Читать «Безмужняя» онлайн - страница 147

Хаим Граде

— Я не преследовал вашего мужа. — Реб Лейви приближается к постели раввинши и говорит с ней сердечно, с отеческой заботливостью. — У меня есть свидетели, и Создатель мне свидетель, что я велел старшему шамесу городской синагоги молчать. Но он не молчал, и моэл Лапидус не молчал, и город не молчал. У меня не было иного выхода, кроме как вызвать вашего мужа на заседание ваада. Мы его умоляли, мы убеждали, что его враги и сброд, толпа, пойдут намного дальше нас, раввинов. Но муж ваш не захотел внять ни нашим доказательствам, ни нашим мольбам. И нам пришлось прекратить выплату ему жалованья.

— Если муж мой — безумный упрямец, то почему должны страдать мои дети? Но вы еще хуже, вы злодей, вы и жену с дочерью замучили, а потом отправили в сумасшедший дом.

— Пусть так, пусть я виноват в болезни жены и дочери, но в ваших несчастьях я не виноват. — Реб Лейви еще ближе подходит к постели раввинши, и голос его становится еще мягче. — Для меня уже нет никакой надежды. Я старик и уже не женюсь снова, как не женился двадцать лет назад, когда остался без жены.
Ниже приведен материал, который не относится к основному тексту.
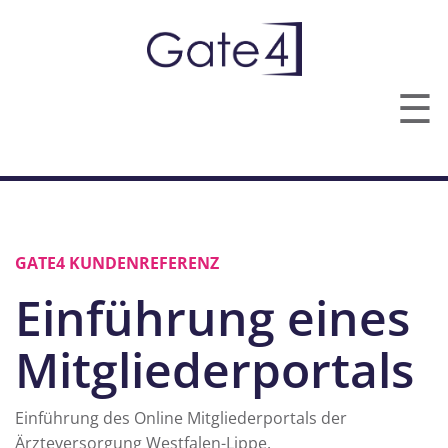
☰
TECHNOLOGIEN
LEISTUNGEN
GATE4 KUNDENREFERENZ
ÜBER UNS
Einführung eines
KONTAKT
Mitgliederportals
Einführung des Online Mitgliederportals der
Ärzteversorgung Westfalen-Lippe.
И уж тем более я не успею вырастить другую двадцатилетнюю дочь. Вы же еще оба молоды, и Всевышний вам поможет. Жизнь у вас еще впереди, а не позади. Ваш сын приближается к бар мицве, вы пошлете его учиться в ешиву. Неужели же вы хотите, чтобы он стыдился того, что его отец, полоцкий даян, разрешил мужней жене выйти замуж? Если ваш муж признает, что совершил ошибку, мы выплатим ему жалованье до гроша за все недели и будем заступаться за него перед каждым, кто скажет о нем хоть одно дурное слово. Но если муж ваш и дальше будет упорствовать, то знайте, что гонения не прекратятся! Не мы, раввины, будем преследовать вашего мужа, но толпа, сброд, а мы ничем не сможем помочь. Если мы даже захотим заступиться, то станут говорить, что все раввины точно такие же, как полоцкий даян, что они потешаются над Учением и разрешают мужней жене выйти замуж. Сжальтесь же над своим сыном, над собой, над мужем, который сам себя не жалеет.
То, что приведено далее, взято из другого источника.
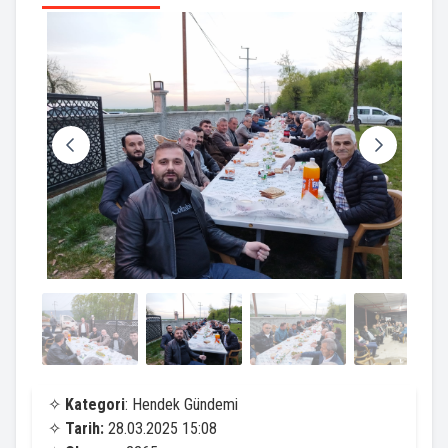
✧
Kategori
: Hendek Gündemi
✧
Tarih:
28.03.2025 15:08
— Что же мне делать, ведь он меня не слушает! — плачет раввинша. Хотя она подавлена и озлоблена, ее боль за семью сильнее, чем обида на реб Лейви, который выказывает ей искреннее сочувствие, хоть она и накинулась на него с бранью.

— Раввин по делам халицы и агун издевается. Он не имеет права говорить о жалости, потому что он не знает, что такое жалость, — сухо и отрывисто смеется реб Довид, словно эти слова вырвались у него.

— Я милосердней вас, — поворачивает к нему пылающее лицо реб Лейви, — но не могу и не хочу быть милосерднее Учения.

— Вы верите в Учение, но не верите во Всевышнего, — с холодной усмешкой роняет реб Довид.

— Я верю во Всевышнего и верю в Учение, но вы, полоцкий даян, в Учение не верите. Вы ведете спор не со мною, а со всеми ранними и поздними авторитетами, с Рамбамом, с Рашба, с Ритба, с Бейс-Йосефом и со всеми толкователями. Мы и на заседании раввинов указали, что вы опираетесь лишь на рабби Элиэзера Вердунского, а он одиночка, и Закон толкуют не так, как он его толкует. На том свете вы будете иметь дело со всеми законоучителями, и они не впустят вас в рай.